Mereka kembali ke kamar, Andro tak lupa mengunci pintunya. Kebiasaan baru sejak menikah. Sebelumnya jangankan mengunci, tidur saja ia kadang lupa menutup pintu, sampai mama, papa, atau Rea harus ikut ngecek setiap malam.

"Sal, itu di gantungan ada baju dari mama." Bu Jani yang mengantar dan menata, tadi saat mereka makan.

Salma menuju ke gantungan terbuka yanh menjadi satu dengan lemari Andro. Dilihatnya tujuh potong gamis dengan berbagai warna dan motif yang semuanya bagus. Masing-masing dilengkapi dengan jilbab yang juga bagus. Tak ada yang menyangsikan selera mama mertuanya.

"Sebanyak ini buat saya semua, Mas?" Salma tahu gamis-gamis itu tidak murah. Ia yang biasa membeli bahan --itupun harga miring jadi pertimbangan utama-- dan menjahitnya sendiri menjadi terharu.

"Ini brand-nya mama kan ya, Mas? Saya mimpi punya baju mahal-mahal gini juga nggak pernah, Mas."

Disentuhnya gamis-gamis itu satu per satu. Merah marun, biru tua, dan moka jadi favoritnya. Ada yang menggenang di mata Salma, yang kalau dia berkedip sudah pasti tumpah ke pipi mulusnya.

"Sal, aku memintamu jadi istriku tuh buat bahagiain kamu. Ini baru hari kedua lho, tapi aku udah berkali-kali lihat kamu nangis, berkaca-kaca, dan semacamnya. Aku nggak suka."

"Saya nangis karena terharu dan bahagia, Mas. Bukan sedih."

"Sayangnya aku nggak bisa bedain kamu nangis karena sedih, terharu, bahagia, atau apa, Sal. Aku belajar sesuatu yang berhubungan dengan air. Mekanika fluida, hidrolika, drainase, irigasi, macem-macem. Tapi nggak ada satupun yang bahasannya berhubungan dengan air mata, Sal."

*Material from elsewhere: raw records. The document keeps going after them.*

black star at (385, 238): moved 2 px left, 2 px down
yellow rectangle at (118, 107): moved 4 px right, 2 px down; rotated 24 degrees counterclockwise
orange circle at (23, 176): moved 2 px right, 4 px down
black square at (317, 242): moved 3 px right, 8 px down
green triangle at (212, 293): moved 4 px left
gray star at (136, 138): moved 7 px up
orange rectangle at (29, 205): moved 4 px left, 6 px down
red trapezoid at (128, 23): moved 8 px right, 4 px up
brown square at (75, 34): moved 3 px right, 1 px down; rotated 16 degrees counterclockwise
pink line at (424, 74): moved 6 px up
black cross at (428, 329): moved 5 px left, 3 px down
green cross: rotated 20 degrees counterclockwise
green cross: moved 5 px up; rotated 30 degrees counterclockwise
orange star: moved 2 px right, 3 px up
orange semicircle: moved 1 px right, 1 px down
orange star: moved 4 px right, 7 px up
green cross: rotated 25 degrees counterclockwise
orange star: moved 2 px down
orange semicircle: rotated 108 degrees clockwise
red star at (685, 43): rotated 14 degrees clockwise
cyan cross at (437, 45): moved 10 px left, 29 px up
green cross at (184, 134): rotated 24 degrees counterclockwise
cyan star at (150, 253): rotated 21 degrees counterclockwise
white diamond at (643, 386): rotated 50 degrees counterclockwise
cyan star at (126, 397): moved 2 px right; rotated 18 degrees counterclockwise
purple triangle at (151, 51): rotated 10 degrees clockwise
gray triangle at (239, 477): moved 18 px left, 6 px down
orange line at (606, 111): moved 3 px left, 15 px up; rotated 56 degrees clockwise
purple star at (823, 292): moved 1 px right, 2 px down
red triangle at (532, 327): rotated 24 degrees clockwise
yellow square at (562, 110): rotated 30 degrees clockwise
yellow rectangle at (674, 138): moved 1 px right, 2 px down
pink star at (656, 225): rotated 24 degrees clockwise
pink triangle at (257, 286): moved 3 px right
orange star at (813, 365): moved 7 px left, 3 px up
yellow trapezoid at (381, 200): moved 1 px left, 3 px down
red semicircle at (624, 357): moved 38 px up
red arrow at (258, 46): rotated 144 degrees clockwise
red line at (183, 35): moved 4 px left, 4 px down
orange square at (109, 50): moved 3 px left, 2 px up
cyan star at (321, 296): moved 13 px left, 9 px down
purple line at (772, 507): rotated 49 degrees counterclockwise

"Ya nggak gitu juga kali, Mas." Salma batal menangis. Sebaliknya, ia terkikik. Mulai menerka bahwa ia menikah dengan seseorang yang study minded.

"Maaf ya, Mas, kalau beberapa hari ini saya masih akan sering menangis. Percaya deh, saya nangisnya karena bahagia, Allah sayang sekali sama saya. Saya nggak pernah membayangkan hidup saya akan seperti ini. Saya berterima kasih sekali, Mas bikin saya jadi punya orang tua, punya keluarga." Pipi Salma kembali basah.

"Kalaupun sampai nanti-nanti Mas nggak pernah bisa mencintai saya, saya akan tetap bahagia. Saya juga akan tetap bertahan di samping Mas." Salma tahu, yang mendasari Andro menikahinya bukan cinta. Lebih tepatnya belum. Tapi Andro sudah berjanji untuk bersama-sama belajar mencintai.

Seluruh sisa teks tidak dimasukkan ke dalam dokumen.